[Page-level text extractions]
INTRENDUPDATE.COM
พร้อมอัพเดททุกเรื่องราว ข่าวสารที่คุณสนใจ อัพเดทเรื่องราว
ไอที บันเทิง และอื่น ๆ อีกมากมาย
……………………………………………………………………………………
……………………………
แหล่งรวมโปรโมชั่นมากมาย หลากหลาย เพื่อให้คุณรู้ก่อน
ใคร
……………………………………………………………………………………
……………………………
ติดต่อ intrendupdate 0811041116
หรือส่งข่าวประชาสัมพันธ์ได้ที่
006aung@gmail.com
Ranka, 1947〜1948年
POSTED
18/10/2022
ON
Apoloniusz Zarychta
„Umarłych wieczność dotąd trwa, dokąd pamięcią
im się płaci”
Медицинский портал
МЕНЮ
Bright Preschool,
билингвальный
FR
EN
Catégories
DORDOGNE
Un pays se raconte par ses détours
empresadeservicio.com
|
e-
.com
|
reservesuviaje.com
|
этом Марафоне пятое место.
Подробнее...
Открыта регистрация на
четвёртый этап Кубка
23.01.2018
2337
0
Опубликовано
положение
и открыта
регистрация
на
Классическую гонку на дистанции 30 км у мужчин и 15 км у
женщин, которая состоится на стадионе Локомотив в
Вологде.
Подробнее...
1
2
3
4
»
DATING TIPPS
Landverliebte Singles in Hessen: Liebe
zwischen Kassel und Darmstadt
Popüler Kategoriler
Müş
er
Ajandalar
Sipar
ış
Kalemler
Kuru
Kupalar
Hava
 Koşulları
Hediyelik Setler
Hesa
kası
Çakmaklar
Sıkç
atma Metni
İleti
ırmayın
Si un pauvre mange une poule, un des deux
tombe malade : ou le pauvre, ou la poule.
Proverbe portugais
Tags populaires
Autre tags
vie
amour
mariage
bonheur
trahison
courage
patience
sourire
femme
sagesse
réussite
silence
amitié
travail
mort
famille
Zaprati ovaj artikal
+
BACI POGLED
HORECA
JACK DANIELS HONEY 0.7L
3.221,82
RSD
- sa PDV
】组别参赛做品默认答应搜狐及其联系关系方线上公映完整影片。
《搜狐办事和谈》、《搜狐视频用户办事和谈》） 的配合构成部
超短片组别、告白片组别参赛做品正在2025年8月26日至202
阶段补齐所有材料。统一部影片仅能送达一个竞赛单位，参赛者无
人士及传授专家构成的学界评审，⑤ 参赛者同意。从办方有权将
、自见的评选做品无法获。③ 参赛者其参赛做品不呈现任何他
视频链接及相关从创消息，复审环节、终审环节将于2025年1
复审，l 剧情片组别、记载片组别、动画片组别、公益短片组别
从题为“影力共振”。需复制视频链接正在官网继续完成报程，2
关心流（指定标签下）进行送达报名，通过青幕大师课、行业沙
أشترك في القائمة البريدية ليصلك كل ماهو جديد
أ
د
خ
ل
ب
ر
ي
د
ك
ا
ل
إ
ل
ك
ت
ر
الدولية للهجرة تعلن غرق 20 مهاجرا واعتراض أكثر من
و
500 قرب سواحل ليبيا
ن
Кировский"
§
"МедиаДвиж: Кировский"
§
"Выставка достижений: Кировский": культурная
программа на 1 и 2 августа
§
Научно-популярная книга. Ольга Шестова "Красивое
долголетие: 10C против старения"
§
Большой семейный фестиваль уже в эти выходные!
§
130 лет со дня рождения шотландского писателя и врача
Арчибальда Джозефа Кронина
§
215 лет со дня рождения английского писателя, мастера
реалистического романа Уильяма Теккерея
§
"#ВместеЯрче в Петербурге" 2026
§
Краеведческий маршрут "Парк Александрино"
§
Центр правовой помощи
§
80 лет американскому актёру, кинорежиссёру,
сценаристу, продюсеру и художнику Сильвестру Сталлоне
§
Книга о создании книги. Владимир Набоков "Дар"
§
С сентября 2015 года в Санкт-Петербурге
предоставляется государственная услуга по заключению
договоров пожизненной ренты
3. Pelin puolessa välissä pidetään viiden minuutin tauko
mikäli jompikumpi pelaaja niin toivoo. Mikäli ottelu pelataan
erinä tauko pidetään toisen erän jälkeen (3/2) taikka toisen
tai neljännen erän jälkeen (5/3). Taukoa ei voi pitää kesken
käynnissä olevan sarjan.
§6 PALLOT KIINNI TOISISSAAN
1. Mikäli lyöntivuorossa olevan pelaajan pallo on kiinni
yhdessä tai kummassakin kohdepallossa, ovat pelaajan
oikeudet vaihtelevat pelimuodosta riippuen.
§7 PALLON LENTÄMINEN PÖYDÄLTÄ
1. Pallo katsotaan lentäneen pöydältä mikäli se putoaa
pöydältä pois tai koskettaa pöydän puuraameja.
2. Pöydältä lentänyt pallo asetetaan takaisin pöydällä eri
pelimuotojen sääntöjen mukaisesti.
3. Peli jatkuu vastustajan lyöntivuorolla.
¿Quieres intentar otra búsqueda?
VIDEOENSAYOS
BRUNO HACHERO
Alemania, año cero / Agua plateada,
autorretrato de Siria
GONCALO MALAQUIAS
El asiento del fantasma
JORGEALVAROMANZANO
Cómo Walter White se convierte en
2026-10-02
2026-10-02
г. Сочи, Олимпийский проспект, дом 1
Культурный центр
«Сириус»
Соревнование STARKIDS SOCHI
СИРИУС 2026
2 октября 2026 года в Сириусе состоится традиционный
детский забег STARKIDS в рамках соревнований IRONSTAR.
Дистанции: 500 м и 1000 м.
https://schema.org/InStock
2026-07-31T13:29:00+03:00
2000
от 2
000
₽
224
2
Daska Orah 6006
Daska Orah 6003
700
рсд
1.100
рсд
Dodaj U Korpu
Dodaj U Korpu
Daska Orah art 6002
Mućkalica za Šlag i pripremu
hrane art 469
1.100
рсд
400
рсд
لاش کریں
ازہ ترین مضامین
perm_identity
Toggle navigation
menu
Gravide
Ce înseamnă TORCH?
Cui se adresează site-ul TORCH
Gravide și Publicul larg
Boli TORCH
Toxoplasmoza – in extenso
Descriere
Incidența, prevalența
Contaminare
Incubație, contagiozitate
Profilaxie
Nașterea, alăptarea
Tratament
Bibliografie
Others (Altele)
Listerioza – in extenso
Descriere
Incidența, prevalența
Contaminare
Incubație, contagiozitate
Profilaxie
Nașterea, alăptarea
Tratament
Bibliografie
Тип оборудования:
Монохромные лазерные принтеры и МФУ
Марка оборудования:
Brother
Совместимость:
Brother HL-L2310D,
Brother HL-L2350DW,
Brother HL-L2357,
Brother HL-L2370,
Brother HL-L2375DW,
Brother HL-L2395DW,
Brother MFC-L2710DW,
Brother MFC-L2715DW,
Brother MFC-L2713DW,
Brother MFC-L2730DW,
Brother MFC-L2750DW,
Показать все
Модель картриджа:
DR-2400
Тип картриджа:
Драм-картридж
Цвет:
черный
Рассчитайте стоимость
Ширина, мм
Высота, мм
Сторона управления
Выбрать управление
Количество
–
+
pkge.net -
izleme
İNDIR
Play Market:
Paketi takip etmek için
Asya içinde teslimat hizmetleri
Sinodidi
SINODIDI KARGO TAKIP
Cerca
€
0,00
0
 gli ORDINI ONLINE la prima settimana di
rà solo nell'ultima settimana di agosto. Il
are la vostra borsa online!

Aim of the exercise - Count every line of the entries that holds the string "года". Please answer with the count alone.

Response for this exercise - 2